Jordan describes clinic patients as those who have fallen through the major gaps of the healthcare system, with the clinic operating as a kind of “safety net of the safety net.”
“Government programs like Medicare and Medicaid are often described as the ‘safety net,’” says Jordan. “And so, when it comes to organizations like our clinic, we and others like us purport to be the ‘safety net of the safety net.’”
One patient group, he says, is Medicaid recipients who are in the process of waiting several months to see a primary care doctor but may also need to see a provider well before that time. Jordan says the clinic provides such patients with “bridge visits.”
Another type of patient is someone whose income is too much to qualify for the Oregon Health Plan but too little to access insurance on the open market because they do not have employer-sponsored health care.
“These patients are referred to as the ‘working poor,’” Jordan says. “There’s a misperception that our patients are at home and prefer not to work or something. But the fact is they’re hard-working individuals who don’t have employer sponsored benefits and can’t afford it otherwise. So that’s where the gap comes.”
Jordan says the Borland clinic is run by mostly volunteers. Annually, about 150 volunteer physicians, nurses, interpreters, support staff and board members contribute time. The clinic has just four paid administrative staff.
Critically, the clinic is entirely dependent on philanthropy to fund its mission. Forty percent of the funding comes from grants; the rest comes from individual donations. There is no fee-for-service revenue, no contracts or insurance billing. There is, however, an annual fundraising gala, and the clinic welcomes individual giving year-round.
Jordan says the different streams of funding, such as Legacy’s contribution, is invaluable but also reliable.
“It’s (Legacy’s) a pretty significant and regular grant,” he says. “So, we're hoping that continues. But another thing: the grant can be spent on operations, the bread-and-butter work that we do operationally.” This includes overhead, staffing and core services.
Forthcoming federal policy changes will negatively affect those seeking health care as well as the health systems serving them.
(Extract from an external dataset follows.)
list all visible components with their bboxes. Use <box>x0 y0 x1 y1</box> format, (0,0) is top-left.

The loss of ACA subsidies will result in more uninsured people, for instance. New Medicaid requirements will similarly mean greater losses in patient coverage, while undocumented individuals may avoid care entirely.
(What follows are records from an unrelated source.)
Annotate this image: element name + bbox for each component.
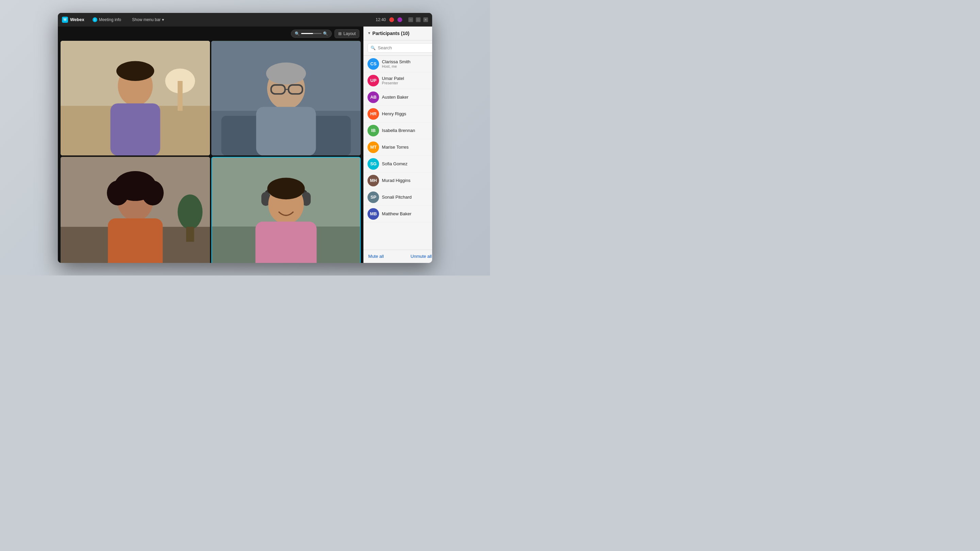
participant-name-7: Murad Higgins <box>382 178 432 183</box>
svg-point-18 <box>178 195 202 229</box>
unmute-all-button[interactable]: Unmute all <box>411 254 432 259</box>
participant-info-8: Sonali Pitchard <box>382 195 432 200</box>
person-svg-2 <box>211 41 361 156</box>
zoom-out-icon: 🔍 <box>295 31 300 36</box>
info-icon: i <box>92 17 97 22</box>
time-display: 12:40 <box>375 17 386 22</box>
participant-name-5: Marise Torres <box>382 144 432 150</box>
svg-rect-3 <box>178 81 183 111</box>
participant-item-4[interactable]: IB Isabella Brennan 🖐 🖥 🔇 <box>363 122 432 139</box>
svg-rect-15 <box>256 107 316 156</box>
svg-point-11 <box>266 62 306 84</box>
participants-list: CS Clarissa Smith Host, me 🖥 🎤 UP Umar P… <box>363 56 432 250</box>
video-person-1 <box>60 41 210 156</box>
panel-footer: Mute all Unmute all ••• <box>363 250 432 263</box>
zoom-slider-fill <box>301 33 313 34</box>
layout-label: Layout <box>343 31 356 36</box>
participant-item-7[interactable]: MH Murad Higgins 🖐 🖥 🔇 <box>363 172 432 189</box>
search-input[interactable] <box>378 45 432 50</box>
participant-name-2: Austen Baker <box>382 95 432 100</box>
person-svg-4 <box>212 157 360 263</box>
participant-avatar-8: SP <box>368 192 379 203</box>
participant-info-6: Sofia Gomez <box>382 161 432 166</box>
minimize-button[interactable]: ─ <box>408 17 413 22</box>
video-cell-3 <box>60 157 210 263</box>
participant-avatar-3: HR <box>368 108 379 120</box>
main-content: 🔍 🔍 ⊞ Layout <box>58 27 432 263</box>
participant-item-0[interactable]: CS Clarissa Smith Host, me 🖥 🎤 <box>363 56 432 73</box>
participants-panel: ▾ Participants (10) ⤢ ✕ 🔍 ⇅ <box>363 27 432 263</box>
participant-item-6[interactable]: SG Sofia Gomez 🖥 🎤 <box>363 156 432 172</box>
maximize-button[interactable]: □ <box>416 17 421 22</box>
participant-info-5: Marise Torres <box>382 144 432 150</box>
participant-avatar-1: UP <box>368 75 379 86</box>
close-button[interactable]: ✕ <box>423 17 428 22</box>
svg-point-6 <box>116 61 154 81</box>
participant-name-8: Sonali Pitchard <box>382 195 432 200</box>
app-window: W Webex i Meeting info Show menu bar ▾ 1… <box>58 13 432 263</box>
webex-name: Webex <box>70 17 84 22</box>
participant-item-3[interactable]: HR Henry Riggs 🖐 🖥 🔇 <box>363 106 432 122</box>
video-area: 🔍 🔍 ⊞ Layout <box>58 27 363 263</box>
panel-chevron-icon[interactable]: ▾ <box>368 31 370 35</box>
participant-avatar-0: CS <box>368 58 379 70</box>
svg-rect-5 <box>110 103 160 156</box>
webex-logo: W Webex <box>62 17 84 23</box>
participant-info-9: Matthew Baker <box>382 211 432 216</box>
chevron-down-icon: ▾ <box>162 17 164 22</box>
window-controls: ─ □ ✕ <box>408 17 428 22</box>
zoom-slider[interactable] <box>301 33 321 34</box>
video-cell-1 <box>60 41 210 156</box>
participant-name-6: Sofia Gomez <box>382 161 432 166</box>
participant-item-5[interactable]: MT Marise Torres 🖐 🖥 🔇 <box>363 139 432 156</box>
participant-avatar-2: AB <box>368 92 379 103</box>
participant-item-1[interactable]: UP Umar Patel Presenter 🖥 🎤 <box>363 73 432 89</box>
svg-point-23 <box>142 181 164 205</box>
search-input-wrap: 🔍 ⇅ <box>368 43 432 53</box>
search-bar: 🔍 ⇅ <box>363 40 432 56</box>
participant-item-8[interactable]: SP Sonali Pitchard 🖐 🖥 🔇 <box>363 189 432 206</box>
participants-title: Participants (10) <box>372 30 409 36</box>
show-menu-label: Show menu bar <box>132 17 161 22</box>
video-person-2 <box>211 41 361 156</box>
mute-all-button[interactable]: Mute all <box>368 254 384 259</box>
title-bar: W Webex i Meeting info Show menu bar ▾ 1… <box>58 13 432 27</box>
participant-name-9: Matthew Baker <box>382 211 432 216</box>
participant-item-2[interactable]: AB Austen Baker 🖐 🖥 🔇 <box>363 89 432 106</box>
webex-icon: W <box>62 17 68 23</box>
video-cell-4-sofia: 🎤 Sofia Gomez <box>211 157 361 263</box>
participant-name-1: Umar Patel <box>382 76 432 81</box>
video-grid: 🎤 Sofia Gomez <box>60 41 361 263</box>
participant-avatar-7: MH <box>368 175 379 186</box>
recording-indicator <box>389 17 394 22</box>
participant-avatar-9: MB <box>368 208 379 220</box>
panel-header: ▾ Participants (10) ⤢ ✕ <box>363 27 432 40</box>
desktop: W Webex i Meeting info Show menu bar ▾ 1… <box>0 0 490 275</box>
participant-info-2: Austen Baker <box>382 95 432 100</box>
svg-rect-19 <box>186 227 194 242</box>
title-bar-left: W Webex i Meeting info Show menu bar ▾ <box>62 16 167 23</box>
participant-avatar-6: SG <box>368 158 379 170</box>
zoom-in-icon: 🔍 <box>323 31 328 36</box>
participant-info-0: Clarissa Smith Host, me <box>382 59 432 68</box>
meeting-info-button[interactable]: i Meeting info <box>90 16 124 23</box>
meeting-info-label: Meeting info <box>99 17 121 22</box>
participant-item-9[interactable]: MB Matthew Baker 🖐 🖥 🔇 <box>363 206 432 222</box>
video-person-3 <box>60 157 210 263</box>
layout-button[interactable]: ⊞ Layout <box>334 29 360 38</box>
show-menu-button[interactable]: Show menu bar ▾ <box>129 16 167 23</box>
svg-rect-31 <box>256 222 317 263</box>
participant-avatar-4: IB <box>368 125 379 137</box>
search-icon: 🔍 <box>371 46 375 50</box>
participant-role-0: Host, me <box>382 64 432 68</box>
participant-name-3: Henry Riggs <box>382 111 432 116</box>
profile-indicator <box>398 17 402 22</box>
svg-rect-24 <box>108 218 163 263</box>
participant-info-7: Murad Higgins <box>382 178 432 183</box>
participant-info-3: Henry Riggs <box>382 111 432 116</box>
video-person-4 <box>212 157 360 263</box>
participant-role-1: Presenter <box>382 81 432 85</box>
title-bar-right: 12:40 ─ □ ✕ <box>375 17 428 22</box>
zoom-control[interactable]: 🔍 🔍 <box>291 30 332 38</box>
participant-name-4: Isabella Brennan <box>382 128 432 133</box>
Healthcare experts nationwide say these factors will increase uncompensated care across most systems, which will, in turn, increase demands on free clinics who may not be able to fully absorb them.
“There’s just no way that the free clinic can fill that hole,” says Jordan, who also believes federal policy changes will make competition for grants more intense.
What does the future hold? Jordan says he hopes funding streams for all clinics like Borland remain steady, while funders like Legacy, for its part, remain committed to grants for the Access to Care Fund and PANOW’s payment support program.
Indeed, Justin says that Legacy remains fully committed to both programs for the near future. Diana Netter, a community benefit program specialist and Justin’s colleague, says the collective commitment by different local health systems signals how deeply they recognize the importance of both programs, and that more support is to come.
“I think both of these programs having community partners is kind of unique,” she says. “That highlights the importance of the work being done, and the fact that we've all come together shows how big an issue this is. We're always looking for ways to grow this (collaboration) and we’re hoping to grow it in the future. It's been a great start.”